彼らはヘリコプターの機内よりも、もっと落ち着いて対話できる場所、ということで空母型艦艇内の会議室に場を移した。


日本側からは和夫と美香、他は学者たちであり、百合帝国側はアリスとサヤカである。


ヘリコプターの機外に姿を現したアリスとサヤカを見た者たちは驚いた。


それは彼女らがあまりにも美しいからであり、アリスがあまりにも幼いからであり、サヤカが驚くべき長身であるからでもある。


(宇宙人はファーストコンタクトにエプロンドレスの幼女を送ってくるのか? あの背の高さは種族の平均的な物なのか?)


居合わせた人員はそんなことを思った。




 「それでは、まずは私たちが皆様の前に現れた経緯をお話ししなければなりませんね」


互いに名乗りを終えた後、和夫が口を開いた。


彼は、まず、一月ほど前の突然の魔法の復活と、エーテル仮説について簡単に話した。


それは百合帝国側にとって驚くべきことである。


宇宙には魔力と称するべき力が存在し、それを伝えるエーテルが存在する!


しかし百合帝国…、いや、三都市同盟でそのような報告はなかった。


おそらくエーテル仮説が正しいとすれば、百合帝国の始祖種族はエーテルがない惑星で発生し、そのままずっとエーテルの無い空間で進化してきたのかもしれない。


百合帝国人は魔力に関して盲目であるのか。


宇宙に魔力があり我々はそれを認識することも操ることもできないのなら、決して我々は宇宙の完全な理解に及ぶことは無いのか?


アリスとサヤカは自分の見聞きしたものを脳内コンピューターを通じ、生中継でライブ配信している。


アリスとサヤカだけではなく、配信を視聴していた三都市同盟の民も、また驚愕した。


「魔法を見てみたいですが…」


「そうですね、私も見たいです」


とアリスとサヤカ。


「よろしいですよ」


和夫はテーブルの上の灰皿に、メモ用紙を一枚千切る。


念を凝らす。


紙はすぐに、魔法により発火点まで加熱され、燃え上がった。


「「おおお…」」


魔法という圧倒的未知を目の当たりにしたアリスとサヤカが声を上げる。


「我々は数日前巨大な魔法の発動を感じ、おそらくはそれが原因で国ごとこの星に転移しました」


美香がおそらく魔法により日本が国家ごと、この星に転移したという大異変について言及すると、驚愕はさらに増す。


魔法は国家転移という超絶的な現象すら起こすのだ。




 百合帝国側は日本が転移してきたことを理解した。


だが、三都市同盟も本来この星の国家ではない。


アリスたちは和夫たちに、百合帝国もまた、他の惑星から転移してきたことを語った。


その中には惑星知性や精神感応能力についての話も含まれている。


「…まるでSF小説のようです」


美香は、感想を口にした。


精神感応能力で知性を持った惑星と接触しその能力で異星に国土ごと転移したという話に対しては相応しい。

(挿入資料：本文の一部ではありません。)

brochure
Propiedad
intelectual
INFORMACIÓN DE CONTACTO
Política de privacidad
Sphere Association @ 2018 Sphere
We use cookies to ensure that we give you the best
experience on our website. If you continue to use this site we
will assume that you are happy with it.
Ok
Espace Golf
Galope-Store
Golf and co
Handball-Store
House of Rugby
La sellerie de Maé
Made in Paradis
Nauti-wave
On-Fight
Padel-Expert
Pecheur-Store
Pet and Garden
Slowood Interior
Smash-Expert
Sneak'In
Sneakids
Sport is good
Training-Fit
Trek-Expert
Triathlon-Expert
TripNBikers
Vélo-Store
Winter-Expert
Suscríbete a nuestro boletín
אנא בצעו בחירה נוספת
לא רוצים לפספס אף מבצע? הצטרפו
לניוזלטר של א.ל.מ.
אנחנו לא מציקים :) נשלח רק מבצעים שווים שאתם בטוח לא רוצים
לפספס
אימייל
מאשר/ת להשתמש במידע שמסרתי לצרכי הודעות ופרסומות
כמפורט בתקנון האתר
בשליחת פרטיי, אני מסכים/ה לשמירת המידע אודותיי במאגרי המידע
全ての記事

 和夫と美香は、日本側の紹介は、そう面倒な手間は掛からないだろうと踏んでいた。


外務省は日本が転移する前から、外国人に日本を紹介するためのコンテンツを制作済みである


それらはデジタルデータでありネットでも公開されている。


それはノートパソコン一台の外部記憶容量に充分収まるのである。


まずはそれを見せ、そして何か他に質問があれば答えるのだ。


「それでは我々、日本国の紹介からさせていただきます」


部屋を暗くし、プロジェクターで壁に映像を投影する。


コンテンツの再生が始まった。


それは神話時代から現代までの日本の歴史の紹介、日本の自然、文化財、伝統音楽から最近の流行歌までの音楽、東京の街角の風景など多岐に渡る。

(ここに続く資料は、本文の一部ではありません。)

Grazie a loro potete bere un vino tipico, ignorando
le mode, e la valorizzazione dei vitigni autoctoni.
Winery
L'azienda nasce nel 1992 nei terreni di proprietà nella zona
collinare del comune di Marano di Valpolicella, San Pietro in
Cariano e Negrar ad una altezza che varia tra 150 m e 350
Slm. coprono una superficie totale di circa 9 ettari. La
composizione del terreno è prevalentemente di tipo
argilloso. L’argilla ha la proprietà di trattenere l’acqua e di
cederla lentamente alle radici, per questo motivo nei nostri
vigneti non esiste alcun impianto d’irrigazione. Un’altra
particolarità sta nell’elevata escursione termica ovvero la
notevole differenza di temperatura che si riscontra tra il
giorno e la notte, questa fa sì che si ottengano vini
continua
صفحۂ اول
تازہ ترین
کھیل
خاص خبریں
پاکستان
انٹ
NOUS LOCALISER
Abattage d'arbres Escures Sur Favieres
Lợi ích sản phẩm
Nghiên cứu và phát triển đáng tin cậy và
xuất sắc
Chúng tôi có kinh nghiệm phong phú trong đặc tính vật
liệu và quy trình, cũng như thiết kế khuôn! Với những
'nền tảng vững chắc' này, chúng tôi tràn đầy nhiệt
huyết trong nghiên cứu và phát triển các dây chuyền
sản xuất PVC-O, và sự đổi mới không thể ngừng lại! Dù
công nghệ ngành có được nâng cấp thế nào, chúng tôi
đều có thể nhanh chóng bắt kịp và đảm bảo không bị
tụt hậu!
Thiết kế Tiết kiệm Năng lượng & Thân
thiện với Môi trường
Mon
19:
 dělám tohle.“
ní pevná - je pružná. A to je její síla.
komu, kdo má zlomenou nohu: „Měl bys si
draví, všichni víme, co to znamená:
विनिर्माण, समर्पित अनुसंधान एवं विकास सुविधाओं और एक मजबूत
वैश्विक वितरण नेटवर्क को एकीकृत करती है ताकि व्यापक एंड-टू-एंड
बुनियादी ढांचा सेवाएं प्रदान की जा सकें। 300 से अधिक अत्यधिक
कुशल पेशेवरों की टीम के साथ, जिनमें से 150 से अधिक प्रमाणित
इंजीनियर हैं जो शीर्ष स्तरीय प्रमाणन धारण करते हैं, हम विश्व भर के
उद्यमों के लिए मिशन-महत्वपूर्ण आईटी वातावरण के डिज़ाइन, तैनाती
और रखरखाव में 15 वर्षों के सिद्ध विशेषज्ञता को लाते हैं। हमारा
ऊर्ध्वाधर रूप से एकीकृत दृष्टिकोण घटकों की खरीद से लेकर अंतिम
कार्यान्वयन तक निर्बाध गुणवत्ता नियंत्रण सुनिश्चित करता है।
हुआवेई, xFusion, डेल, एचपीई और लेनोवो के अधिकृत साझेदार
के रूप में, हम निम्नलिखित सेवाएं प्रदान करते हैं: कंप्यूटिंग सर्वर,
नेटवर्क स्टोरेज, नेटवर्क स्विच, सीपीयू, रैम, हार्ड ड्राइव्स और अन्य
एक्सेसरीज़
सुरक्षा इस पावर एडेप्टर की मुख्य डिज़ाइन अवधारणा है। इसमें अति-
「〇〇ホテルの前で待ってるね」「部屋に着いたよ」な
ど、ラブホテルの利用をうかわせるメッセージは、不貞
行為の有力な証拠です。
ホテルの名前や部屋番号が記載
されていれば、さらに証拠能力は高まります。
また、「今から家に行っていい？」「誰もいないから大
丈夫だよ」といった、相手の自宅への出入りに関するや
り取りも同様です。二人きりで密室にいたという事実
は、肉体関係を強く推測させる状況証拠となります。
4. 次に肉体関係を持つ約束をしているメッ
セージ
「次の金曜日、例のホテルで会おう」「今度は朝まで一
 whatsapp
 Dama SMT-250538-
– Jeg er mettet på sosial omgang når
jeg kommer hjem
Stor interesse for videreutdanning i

最後に人口・GDPといった各種統計データが映された。


「なるほど、貴方たちの国は大変豊かな文化をお持ちですね。それに物質的にも豊かでいらっしゃる」


サヤカが口を開いた。


前世が日本人だったアリスにとっても興味深い物である。


彼女が前世を終えてから今になるまで半世紀ほどになるのだ。


日本がどうなっているかは彼女も知りたい。


前世の両親が今どうしているのか、もしまだ生きているようだったら(秘密裏に影から)親孝行もしたいが、そのあたりを知るには日本に行くまでまつしか無いだろう。


(日本に大使館を開くなら私も行くわ。前世の両親とか、私が死んでどうなったのかは探偵事務所に依頼すれば調べてくれるでしょうね)


帝国民として百合帝国に愛着を持つアリスだが、こうして日本人と接触すると、前世での愛国心も再び湧き起こる。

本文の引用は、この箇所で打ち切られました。